===== Data to use

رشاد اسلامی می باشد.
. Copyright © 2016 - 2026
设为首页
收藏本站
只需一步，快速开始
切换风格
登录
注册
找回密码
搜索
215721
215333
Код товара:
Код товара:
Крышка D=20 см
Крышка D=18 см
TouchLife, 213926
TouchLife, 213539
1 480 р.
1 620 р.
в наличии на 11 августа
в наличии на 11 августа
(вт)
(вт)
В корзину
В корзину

==========
===== Data to use

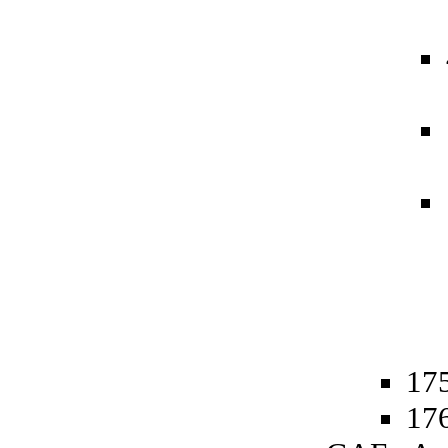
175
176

==========
===== Data to use

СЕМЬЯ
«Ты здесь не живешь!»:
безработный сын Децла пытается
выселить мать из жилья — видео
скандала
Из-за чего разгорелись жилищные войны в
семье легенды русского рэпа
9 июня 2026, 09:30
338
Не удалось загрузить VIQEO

==========

■ **Action item**
Once every line of the material holding the word "TouchLife" has been counted, report the total and nothing more.

■ **Answer area**
2